The Pagan Empire began to disintegrate in 1277 with its ignominious defeat at the hands of Kublai Khan’s army at Ngasaungsyan, near the Chinese border 400 miles to the north. When the Burmese refused to pay tribute to the Mongol ruler, Khan sent his 12,000-horse cavalry to invade their kingdom. Marco Polo, traveling with the Mongols, wrote of the bloody debacle in which Pagan’s soldiers, on foot and atop elephants, were lured into a forest and slaughtered. Though scholars debate whether the Mongols ever occupied the city, most agree that by the end of the 13th century, religious zeal had gotten the best of the Pagan kings. By spending so much money on temples and turning so much land over to a tax-exempt religious order, they had bankrupted the country.
Pagan went into gradual decline. The monasteries were open, and pilgrims journeyed there, but the temples were neglected, and plundered by treasure hunters who eviscerated statues and dug into stupa bases searching for precious stones.
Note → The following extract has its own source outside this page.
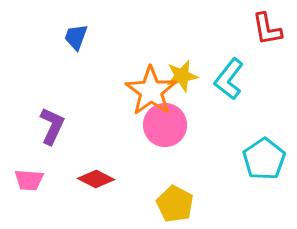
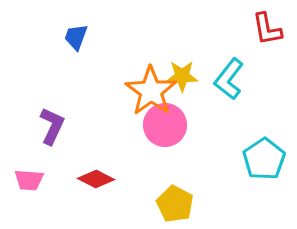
yellow star: rotated 12 degrees clockwise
In the 19th and early 20th centuries, a wave of Europeans removed sculptures and carvings to museums in Berlin and other cities.
Burma became a British colony in the late 1880s but regained its independence in 1948. Then followed more than a decade of civil turmoil when a weak democracy broke into factions, which fought back and forth for control of the government. The nation has been ruled for the past 40 years by a series of uncompromising military dictators. When Aung San Suu Kyi’s opposition party, the National League for Democracy, won 80 percent of the vote in 1990 in elections ordered by the junta to quell major civil unrest and to gain international legitimacy, the government annulled the result and imprisoned Suu Kyi and hundreds of dissidents. Since her release eight months ago (because of pressure from the U.S. government, the European Union, Burmese dissidents living abroad and international human rights organizations), the junta has freed more that 300 political prisoners, though more than 1,000 opponents of the regime remain in jail. The junta has permitted 50 National League offices to open, and Suu Kyi has been allowed limited travel to rally support for democratic reform. Nonetheless, according to Human Rights Watch, severe political repression, torture, forced labor and the drafting of children into the army remain. In an October report on religious freedom, the State Department excoriated Burma for its ardent persecution of Muslims and other minorities.
Although Suu Kyi continues to insist that U.S. sanctions be maintained, she is encouraging targeted humanitarian assistance. Along these lines, the U.S. Agency for International Development is sponsoring a $1 million program to fight HIV/AIDS in Burma, an epidemic ravaging the population. But tourists, Suu Kyi says, should boycott the country until the military rulers demonstrate tangible progress on democratic reform. However, even some members of her own party disagree, pointing out that the money that goes toward guest houses, restaurants, tour guides, drivers and local artisans generates desperately needed income in a country where many families live on $5 a day. “If the tourists don’t come, women in textile factories will lose their jobs,” Ma Thanegi, a journalist and former aide to Suu Kyi, told the New York Times recently. “They are the ones who suffer, not the generals.”
Others contend that encouraging tourism could reduce Burma’s dependency on the deeply entrenched opium trade and the rampant logging that is rapidly deforesting the once lush woodlands. However misguided, the government’s current race to restore temples is part of a broader campaign to exploit Pagan’s tourism potential. In the meantime, local residents and pilgrims continue to use the temples as they always have, for quiet meditation and worship, and as communal parks.